How are you connecting a sata ssd to thunderbolt 2?
I have three Thunderbolt enclosures, daisy-chained off my Late 2015 iMac. I have two
AKiTiO Thunder2 Duo Pros (Thunderbolt 2), and they have been fantastic! The other is an older AKiTio Neutrino Thunder D3 (Thunderbolt 1), which works perfectly but the fan is more annoying. Contents are four HDDs and two SATA SSDs.
It looks like the cable adapter you linked to woukdn’t work as this machine has no usb c ports?
The Thunderbolt-3 end of the adapter (looks like USB-c connector) would plug into a Thunderbolt-3 enclosure. At the other end of the adapter you plug in a Thunderbot-2 cable (looks like a DisplayPort connecter) and plug the other end of the cable into the 2015 iMac.
I haven't actually used that adapter, but it is supposed to work this way. (Also can be used to connect old TB2 device to a new TB3 computer -- thus the "bidirectional" claim.)
There is also this thunderbolt enclosure that another poster used
https://www.synchrotech.com/product...sd-drive-external-enclosure-delock-42510.html which seems good but it is not bus powered (are any thunderbolt enclosures?) and I wonder if that would be a hassle to have to power it on and off separately?
That looks like it would work for you. It appears to be Thunderbolt 1 only, though (specs say "10 Gbps Bi-Directional Throughput"), so half as fast as TB2. It's getting tough to find TB1 or TB2 enclosures these days, and they still seem a bit pricey. I got two of mine on eBay.
There are bus-powered TB3 enclosures available. I personally don't think the power issue is a big deal for a desktop -- you could keep the enclosure powered on all the time, even when the iMac is off, so no extra hassle. I do that with my external enclosures.
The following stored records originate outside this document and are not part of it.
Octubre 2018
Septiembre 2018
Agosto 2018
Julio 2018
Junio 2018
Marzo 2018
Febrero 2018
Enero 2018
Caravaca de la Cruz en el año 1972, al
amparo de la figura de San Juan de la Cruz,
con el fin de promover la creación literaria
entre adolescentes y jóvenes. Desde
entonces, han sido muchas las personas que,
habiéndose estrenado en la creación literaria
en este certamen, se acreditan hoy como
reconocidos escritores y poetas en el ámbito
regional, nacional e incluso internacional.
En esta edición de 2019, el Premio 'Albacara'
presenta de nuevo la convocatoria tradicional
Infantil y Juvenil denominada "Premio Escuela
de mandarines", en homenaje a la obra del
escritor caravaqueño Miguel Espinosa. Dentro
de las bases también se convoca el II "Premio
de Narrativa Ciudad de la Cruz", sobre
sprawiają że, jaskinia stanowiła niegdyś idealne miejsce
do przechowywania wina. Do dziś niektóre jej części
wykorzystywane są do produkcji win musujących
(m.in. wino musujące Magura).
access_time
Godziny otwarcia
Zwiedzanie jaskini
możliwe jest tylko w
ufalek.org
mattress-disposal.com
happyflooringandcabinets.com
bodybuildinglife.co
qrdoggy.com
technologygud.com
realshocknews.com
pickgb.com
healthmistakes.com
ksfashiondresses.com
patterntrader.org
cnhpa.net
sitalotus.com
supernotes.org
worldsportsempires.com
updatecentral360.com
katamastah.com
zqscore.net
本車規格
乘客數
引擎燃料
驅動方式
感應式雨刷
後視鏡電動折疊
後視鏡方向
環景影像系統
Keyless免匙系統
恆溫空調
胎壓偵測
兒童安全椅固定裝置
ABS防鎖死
EDIT: a bus-powered enclosure will
NOT work with the TB3<-->TB2 adapter, because the adapter itself doesn't pass the power on to the device
Can you option boot into a thunderbolt drive?
Yes, no problem -- I've done it.
Also, it looks like Crucial SSDs have active garbage collection which could be a decent compromise without trim support if going the USB route?
I believe most, if not all, SSDs have active garbage collection and I'd expect them to work ok even without trim -- certainly better than a rotating hard drive. But I don't have personal experience with going without Trim.